■ TASK OBJECTIVE:
In this exercise, retype exactly and only the lines from the top of the entries below through the line that holds "Légales et CGV", omitting pictures.

━━━━━━━━━━━━━━━━

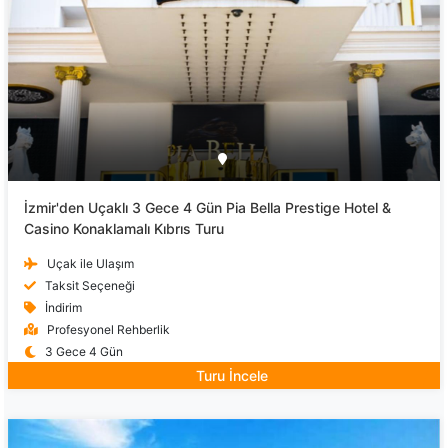
İzmir'den Uçaklı 3 Gece 4 Gün Pia Bella Prestige Hotel &
Casino Konaklamalı Kıbrıs Turu
Uçak ile Ulaşım
Taksit Seçeneği
İndirim
Profesyonel Rehberlik
3 Gece 4 Gün
Turu İncele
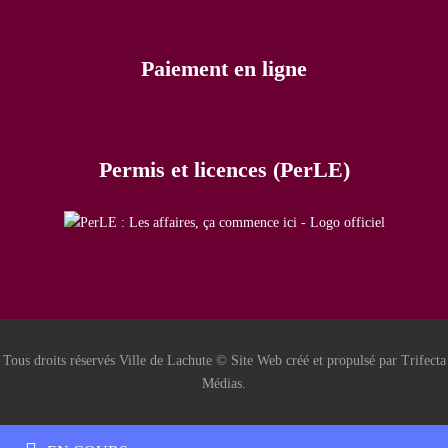
Paiement en ligne
Permis et licences (PerLE)
Tous droits réservés Ville de Lachute © Site Web créé et propulsé par Trifecta
Médias.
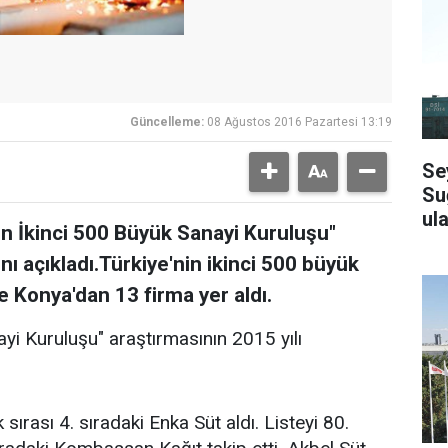
Güncelleme:
08 Ağustos 2016 Pazartesi 13:19
Se
Su
ula
in İkinci 500 Büyük Sanayi Kuruluşu"
nı açıkladı​.Türkiye'nin ikinci 500 büyük
e Konya'dan 13 firma yer aldı.
ayi Kuruluşu" araştırmasının 2015 yılı
 sırası 4. sıradaki Enka Süt aldı. Listeyi 80.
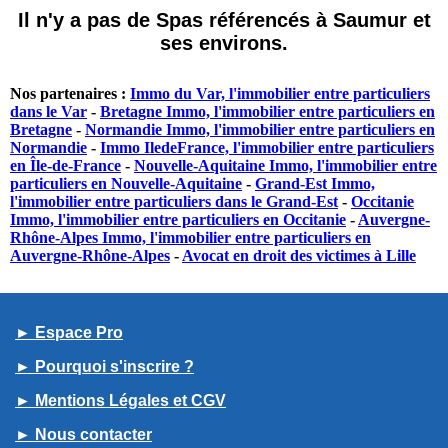
Il n'y a pas de Spas référencés à Saumur et
ses environs.
Nos partenaires :
Immo du Var, l'immobilier entre particuliers
dans le Var
-
Bretagne Immo, l'immobilier entre particuliers en
Bretagne
-
Normandie Immo, l'immobilier entre particuliers en
Normandie
-
Immo IledeFrance, l'immobilier entre particuliers
en Île-de-France
-
Nouvelle-Aquitaine Immo, l'immobilier entre
particuliers en Nouvelle-Aquitaine
-
Grand-Est Immo,
l'immobilier entre particuliers dans le Grand-Est
-
Occitanie
Immo, l'immobilier entre particuliers en Occitanie
-
Auvergne-
Rhône-Alpes Immo, l'immobilier entre particuliers en
Auvergne-Rhône-Alpes
-
Avocat en droit des victimes à Lille
► Espace Pro
► Pourquoi s'inscrire ?
► Mentions Légales et CGV
► Nous contacter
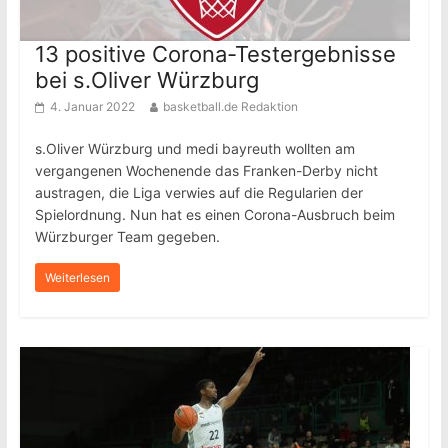
13 positive Corona-Testergebnisse
bei s.Oliver Würzburg
4. Januar 2022
basketball.de Redaktion
s.Oliver Würzburg und medi bayreuth wollten am
vergangenen Wochenende das Franken-Derby nicht
austragen, die Liga verwies auf die Regularien der
Spielordnung. Nun hat es einen Corona-Ausbruch beim
Würzburger Team gegeben.
Weiterlesen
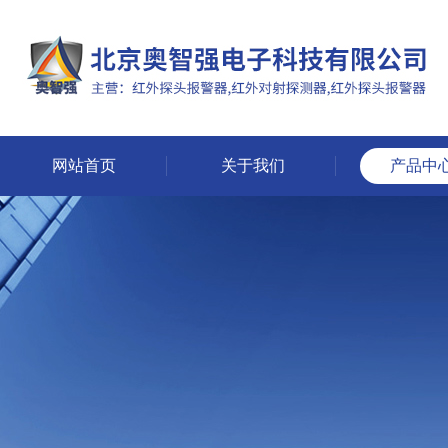
网站首页
关于我们
产品中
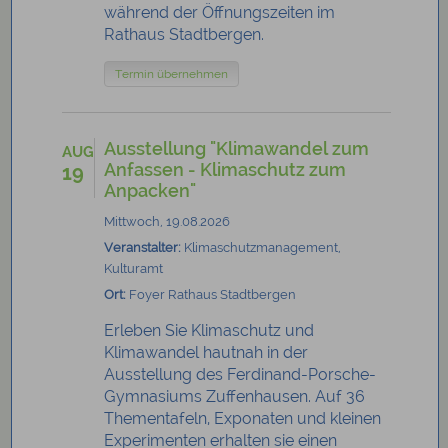
während der Öffnungszeiten im
Rathaus Stadtbergen.
Termin übernehmen
Ausstellung "Klimawandel zum
AUG
Anfassen - Klimaschutz zum
19
Anpacken"
Mittwoch, 19.08.2026
Veranstalter:
Klimaschutzmanagement,
Kulturamt
Ort:
Foyer Rathaus Stadtbergen
Erleben Sie Klimaschutz und
Klimawandel hautnah in der
Ausstellung des Ferdinand-Porsche-
Gymnasiums Zuffenhausen. Auf 36
Thementafeln, Exponaten und kleinen
Experimenten erhalten sie einen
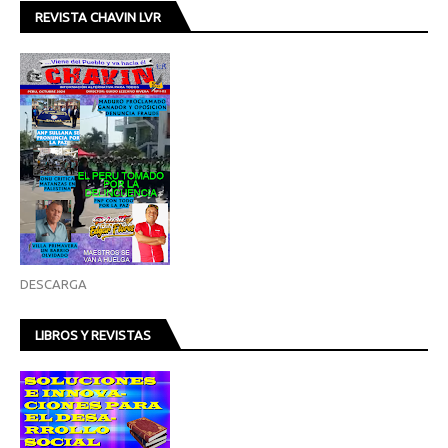
REVISTA CHAVIN LVR
DESCARGA
LIBROS Y REVISTAS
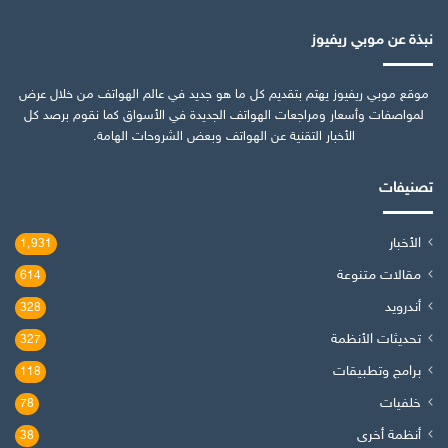
نبذة عن موبي ريفيوز
موقع موبي ريفيوز يهتم بتقديم كل ما هو جديد في عالم الهواتف من خلال عرض
لمواصفات وأسعار ومراجعات الهواتف الجديدة في الأسواق كما نقوم برصد كل
الأخبار التقنية عن الهواتف وبعض الشروحات الهامة.
تصنيفات
الأخبار
1٬931
مقالات متنوعة
614
أندرويد
328
تحديثات الأنظمة
327
برامج وتطبيقات
118
خلفيات
78
أنظمة أخرى
38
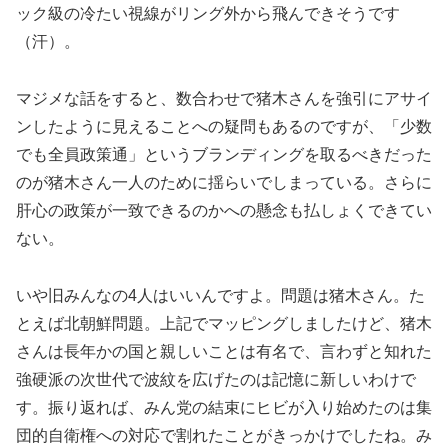
ック級の冷たい視線がリング外から飛んできそうです
（汗）。
マジメな話をすると、数合わせで猪木さんを強引にアサイ
ンしたように見えることへの疑問もあるのですが、「少数
でも全員政策通」というブランディングを取るべきだった
のが猪木さん一人のために揺らいでしまっている。さらに
肝心の政策が一致できるのかへの懸念も払しょくできてい
ない。
いや旧みんなの4人はいいんですよ。問題は猪木さん。た
とえば北朝鮮問題。上記でマッピングしましたけど、猪木
さんは長年かの国と親しいことは有名で、言わずと知れた
強硬派の次世代で波紋を広げたのは記憶に新しいわけで
す。振り返れば、みん党の結束にヒビが入り始めたのは集
団的自衛権への対応で割れたことがきっかけでしたね。み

━━━━━━━━━━━━━━━━

■ WRITTEN ANSWER:
İzmir'den Uçaklı 3 Gece 4 Gün Pia Bella Prestige Hotel &
Casino Konaklamalı Kıbrıs Turu
Uçak ile Ulaşım
Taksit Seçeneği
İndirim
Profesyonel Rehberlik
3 Gece 4 Gün
Turu İncele
Paiement en ligne
Permis et licences (PerLE)
Tous droits réservés Ville de Lachute © Site Web créé et propulsé par Trifecta
Médias.
Güncelleme:
08 Ağustos 2016 Pazartesi 13:19
Se
Su
ula
in İkinci 500 Büyük Sanayi Kuruluşu"
nı açıkladı​.Türkiye'nin ikinci 500 büyük
e Konya'dan 13 firma yer aldı.
ayi Kuruluşu" araştırmasının 2015 yılı
 sırası 4. sıradaki Enka Süt aldı. Listeyi 80.
Il n'y a pas de Spas référencés à Saumur et
ses environs.
Nos partenaires :
Immo du Var, l'immobilier entre particuliers
dans le Var
-
Bretagne Immo, l'immobilier entre particuliers en
Bretagne
-
Normandie Immo, l'immobilier entre particuliers en
Normandie
-
Immo IledeFrance, l'immobilier entre particuliers
en Île-de-France
-
Nouvelle-Aquitaine Immo, l'immobilier entre
particuliers en Nouvelle-Aquitaine
-
Grand-Est Immo,
l'immobilier entre particuliers dans le Grand-Est
-
Occitanie
Immo, l'immobilier entre particuliers en Occitanie
-
Auvergne-
Rhône-Alpes Immo, l'immobilier entre particuliers en
Auvergne-Rhône-Alpes
-
Avocat en droit des victimes à Lille
► Espace Pro
► Pourquoi s'inscrire ?
► Mentions Légales et CGV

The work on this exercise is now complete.